Stories like this are repeated, again and again at SURF. The current series of articles on the top-down maintenance of the Yates Shaft include more examples of the value past Homestake workers bring to SURF operations today.

SURF Infrastructure Technician Jake Mack is on one of the crew’s replacing timbers in the Yates Shaft. He was quoted in this recent article by Juliet Winger highlighting the crews who are completing the monumental effort to overhaul the timber structure.

Mack gives credit to the voices of experience who helped inform the complex work of replacing timbers. “We were really lucky that some of the old timers were still here. Charlie Roth did timber back in Homestake [Mining Company] and for RCS Construction when they started rebuilding.”

“Charlie was an integral part of getting started on the timbers,” adds Yates Shaft Foreman Ashana Baumberger, “I think he’d been here for 40 years when he retired. I worked with him for five years, and I learned a lot from Charlie, and then once he was just about to retire, we started doing timber. Going down and showing us how to do it – that was big.”

Generations underground

SDSTA also includes several employees whose parents, grandparents and great grandparents worked at Homestake. The generational connections to this place hold real meaning for those like Derek Lucero, who started working at SURF 14 years ago, following in the footsteps of his grandfather.

“My grandpa, Ernie Moser, worked at Homestake as an electrical boss. I am told he was one of the few people who has actually climbed the ladder system in the Ross Shaft from the 5000L all the way to the surface,” says Lucero, who currently works as an Environment Safety and Health Training Specialist at SURF.
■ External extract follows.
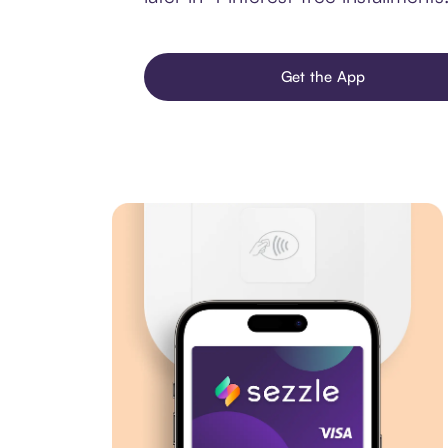
Get the App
“My grandfather’s work included the task of lining the Ross shaft with electrical cables which helped to power the goldmine. Early in my career, I was involved in the rehabilitation effort of the Ross shaft and was tasked with removing all of the old cables and J-boxes that my grandfather helped to install. I even found a few places he had signed off on some of his work, which was a proud and unique experience.”

Another SURF staff member with generational ties to the facility is Yates Shaft Foreman Mike Mergen, he was also quoted in an article on the Yates Shaft overhaul.

“My grandpa, my dad’s dad, mined from the 4100L to the 4800L. This hole. It’s kind of cool when I’m down in that area working. I’m reworking what my grandpa probably did,” shares Mergen. “A lot of generations of people in my bloodline have been in this hole.”

The unique experiences that Mergen and others are developing at SURF today are also valuable for the future of this facility. The science experiments currently in place or under construction at SURF have future lifespans measured in decades, therefore it’s possible a few more generations could extend the legacy of those working at SURF today.

As the Deep Underground Neutrino Experiment comes online, more workers are needed in all aspects of the facility. A job fair, sponsored by SURF and Fermilab, is taking place at the Sanford Lab Homestake Visitor Center on April 16.